Yalnızca ‘Rabbimiz Allah’tır’ dedikleri için rutubetli cezaevlerinde çeyrek asırdır haksız yere tutulan bu gençlerin çoğu artık ölümle burun buruna. Gerçek suçluları ‘sağlık sorunları’ bahanesiyle serbest bırakan zalim rejim, hiçbir suçu olmayan bu gençleri hukuksuz bir şekilde hapiste tutmaya devam etmektedir. Zalim Özbekistan rejimi, zulmünü her geçen gün daha da artırıyor. Henüz özgürlüğe adım atmış gençleri tekrar zindanlara atıyor ve onlara ağır hapis cezaları veriyor. Bu rejim, Kerimov döneminde olduğu gibi 15 genci hapse attı ve 31 genci haksız yere mahkemeye çıkardı.
Özbekistan rejimi, işlediği suçlar ve Allah dostlarına yaptığı zulümle kendisini dünya önünde küçük düşürdü. Ama asıl hesap günü yaklaşıyor, büyük azaba ve yüzlerin kararacağı güne hazır olsun!
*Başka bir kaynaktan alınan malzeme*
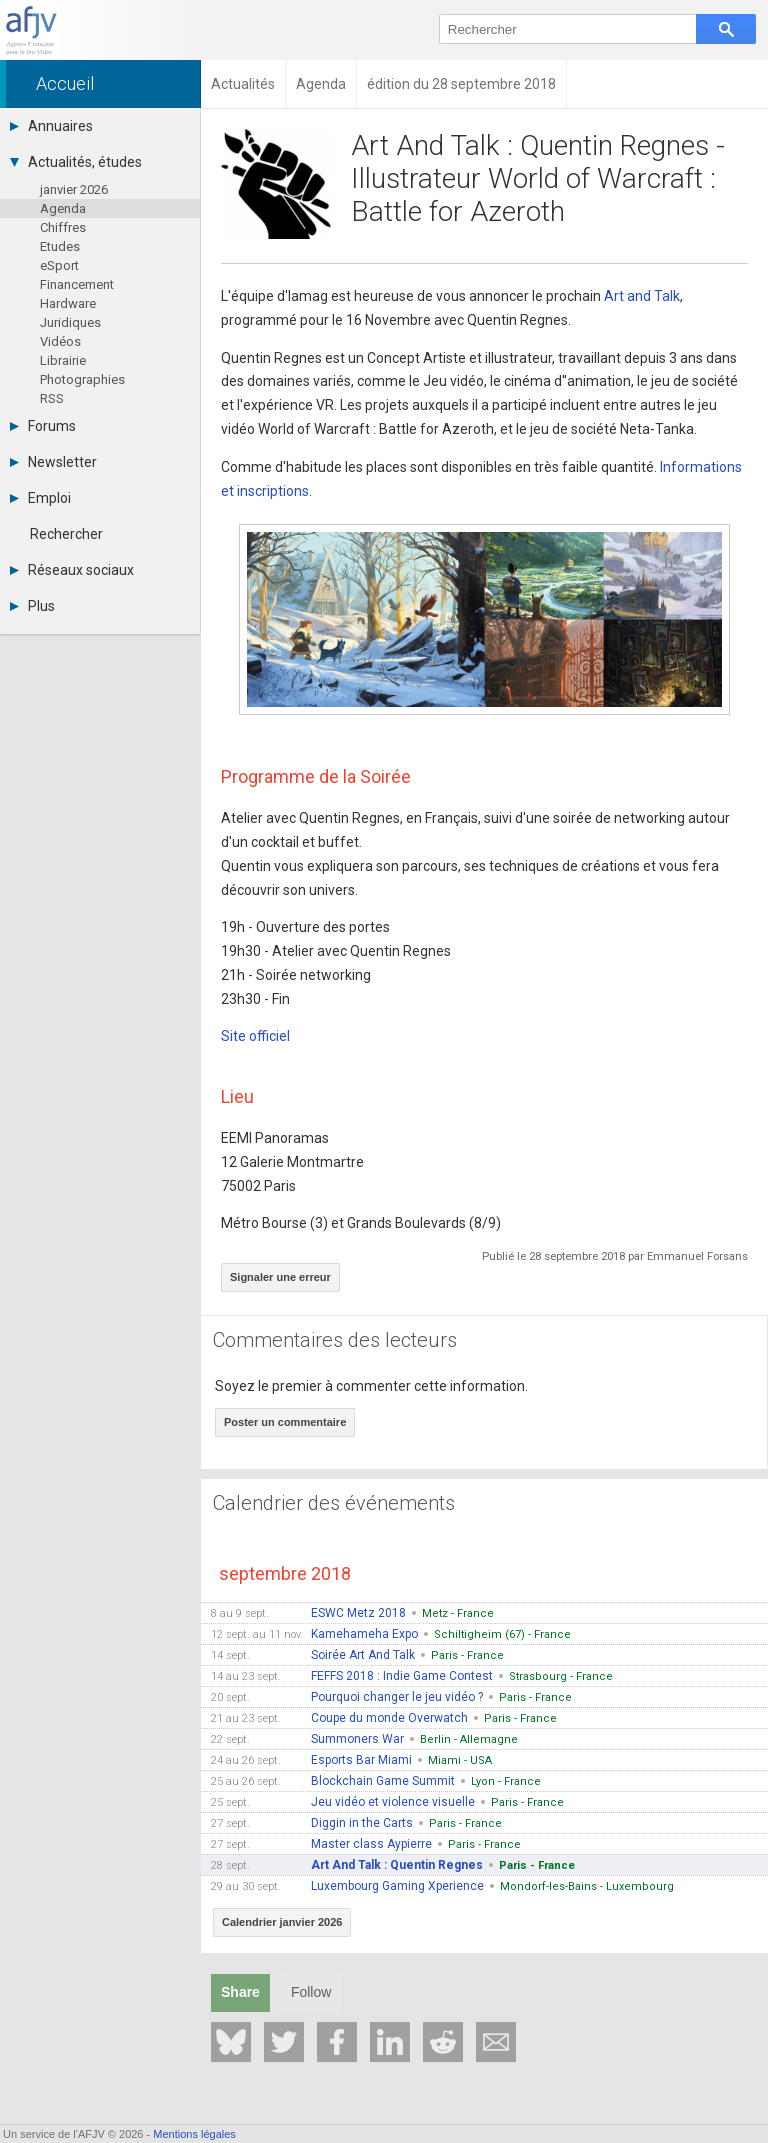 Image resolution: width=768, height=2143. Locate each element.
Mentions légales (194, 2134)
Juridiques (70, 322)
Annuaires (51, 126)
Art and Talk (642, 296)
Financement (77, 284)
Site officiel (255, 1036)
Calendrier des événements (334, 1503)
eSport (59, 265)
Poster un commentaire (285, 1422)
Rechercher (66, 534)
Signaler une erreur (280, 1277)
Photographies (82, 379)
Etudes (60, 246)
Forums (43, 426)
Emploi (40, 498)
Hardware (68, 303)
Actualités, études (76, 162)
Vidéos (60, 341)
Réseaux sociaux (72, 570)
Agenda (63, 208)
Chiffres (63, 227)
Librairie (63, 360)
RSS (52, 398)
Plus (32, 606)
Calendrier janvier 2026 (282, 1922)
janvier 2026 (74, 189)
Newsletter (53, 462) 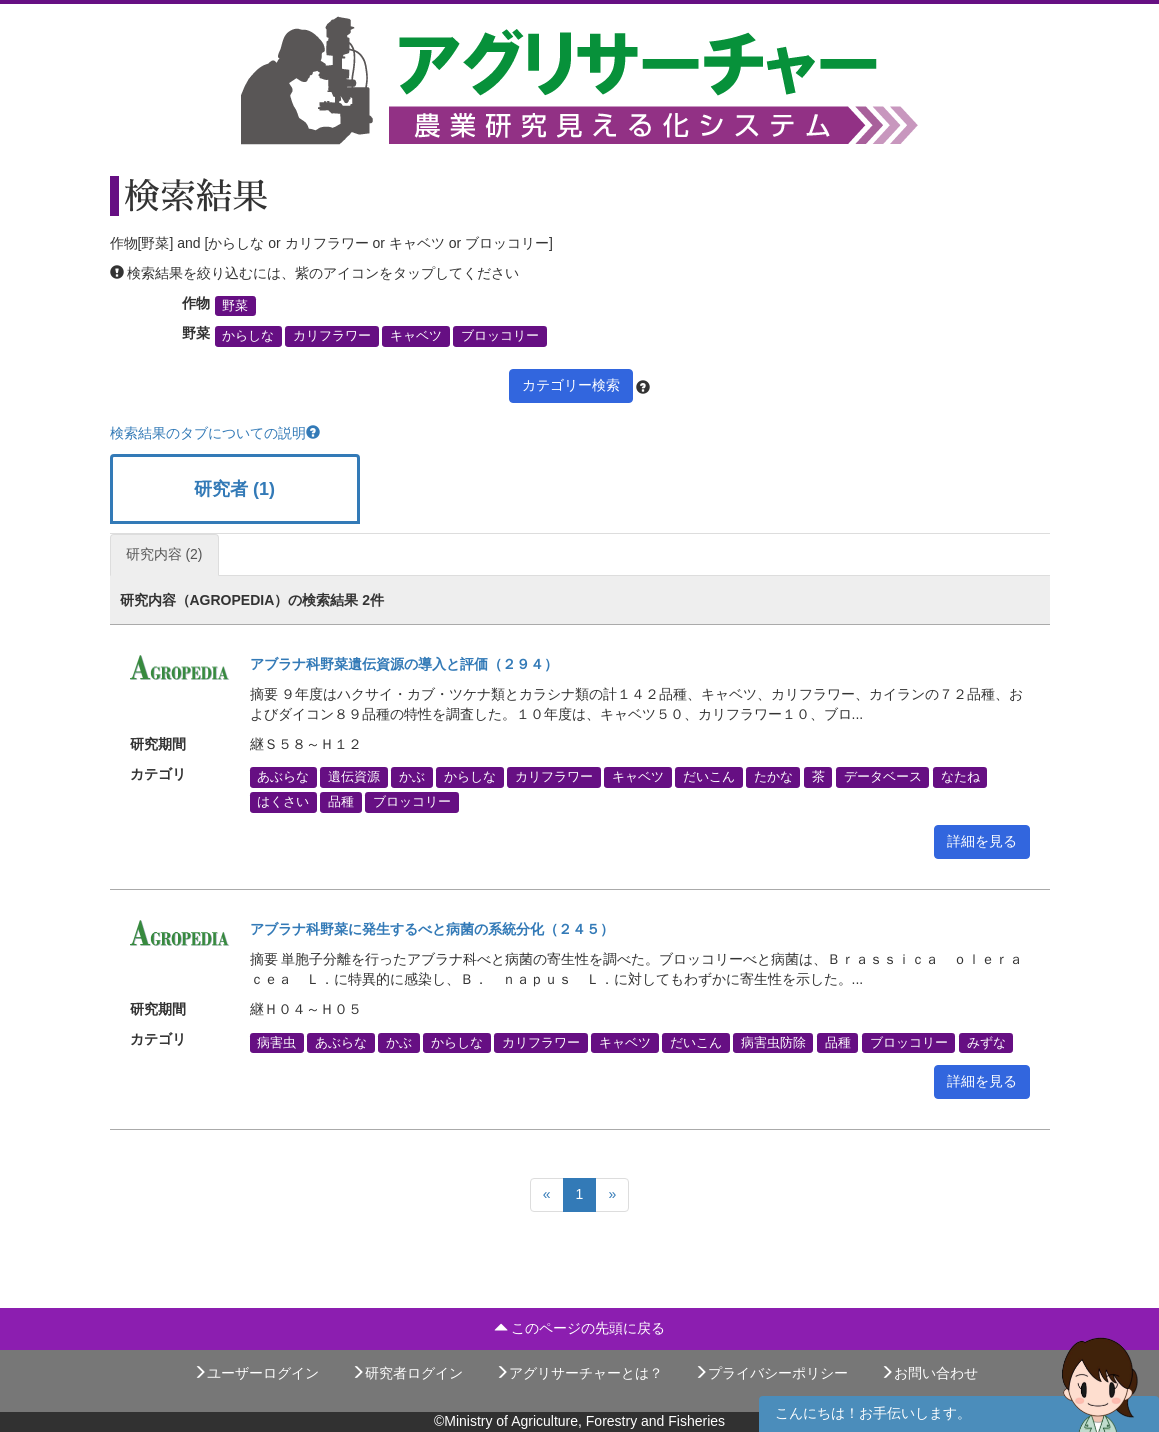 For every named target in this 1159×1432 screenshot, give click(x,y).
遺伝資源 (354, 777)
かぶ (412, 777)
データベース (883, 777)
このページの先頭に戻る (580, 1328)
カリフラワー (332, 336)
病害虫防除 (773, 1042)
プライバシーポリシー (771, 1373)
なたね (960, 777)
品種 (341, 802)
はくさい (283, 802)
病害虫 (276, 1042)
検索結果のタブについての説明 (215, 433)
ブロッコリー (500, 336)
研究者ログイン (407, 1373)
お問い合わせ (929, 1373)
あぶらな (283, 777)
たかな (773, 777)
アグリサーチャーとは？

Nusratullah’ın serbest kalmasına bir buçuk yıl kalmıştı. Ancak epilepsi hastalığı ilerleyince bayıldı ve beyin kanaması geçirdi. Cezaevinden çıkarılarak ameliyata alındı, ama nafile, artık vakti gelmişti, ruhunu teslim edip Rabbine kavuştu. Cenazede, Nusratullah isminin ‘Allah’ın zaferi’ anlamına geldiği ve onun bu dünyadan Allah’ın izniyle zaferle ayrıldığı ifade edildi. İbn Ömer’in rivayet ettiği bir hadiste Rasûlullah SallAllahu Aleyhi ve Sellem şöyle buyurmuştur: “Kim ki canı ve ruhuyla “La ilahe illallah” hakikatine sarılırsa, ölümün dehşetinden, kabrin dehşetinden ve kıyamet gününün dehşetinden emin olur.” Allah’tan, Nusratullah’ın o korkunç anlara şahit olmamasını diliyoruz. Allah’ım, bizleri de sırat-ı müstakim üzere daim eyle. Cenazede yapılan bu dualar, dinleyenlerin tüylerini ürpertti ve gözyaşlarına sebep oldu. Nusratullah, bu dünyada bir yuva kurmadan ve evlat sevgisini tatmadan Rabbine kavuştu.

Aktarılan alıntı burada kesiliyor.